The Zen 5 CPU screenshots are taken from the einstein@home and LHC@home projects, which like the SETI@home project use spare computing power from computers all around the world to work on processing huge data sets. It seems someone testing a future AMD CPU was using these platforms and the openly available ‘host’ data of each platform logged the ID of the processor.
Image source: einstein@home and LHC@home
Now, the ID shown is not a generally recognizable brand name such as AMD Ryzen 7 7800X3D but rather an OPN code, which is an internal AMD product number. Crucially, alongside this OPN number it says ‘[Family 26 Model 64 Stepping 0]’ where the ‘Family’ refers to the generation of the CPU, and Family 26 is not a designation we’ve seen before.

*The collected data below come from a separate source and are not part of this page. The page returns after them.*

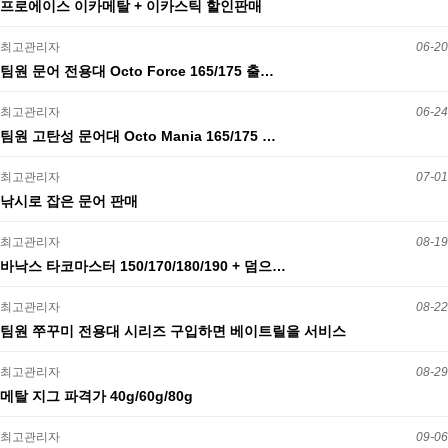
프로에이스 이카메탈 + 이카스틱 할인판매
최고관리자
06-20
팀원 문어 전용대 Octo Force 165/175 출…
최고관리자
06-24
팀원 고탄성 문어대 Octo Mania 165/175 …
최고관리자
07-01
낚시로 잡은 문어 판매
최고관리자
08-19
바낙스 타코마스터 150/170/180/190 + 덤으…
최고관리자
08-22
팀원 쭈꾸미 전용대 시리즈 구입하면 베이트릴을 서비스
최고관리자
08-29
메탈 지그 파격가 40g/60g/80g
최고관리자
09-06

Previously, Family 25 (19H in hexadecimal) was used for the Zen 3 and Zen 4 architecture, while Family 24 (18H) was used for Zen 2, Zen+, and Zen. As such it’s reasonable to assume Family 26 refers to a brand new architectural generation of processors.
Beyond this, the only other information about the mystery CPU is that it contains 16 processors, which you might think suggests a 16-core CPU but both einstein@home and LHC@home log logical threads as processors, rather than cores. In other words, it’s almost certain Zen will implement simultaneously multi-threading (SMT) where one core can handle two threads at once and is seen by software to have two ‘processors’ for each core. As such, this chip, whatever it is, is likely to have 8 cores able to process 16 threads.
It’s still very early days for Zen 5 with the Zen 5 release date confirmed for 2024. However, it’s always interesting to see just how development is going and how production and testing occur far in advance of products being available.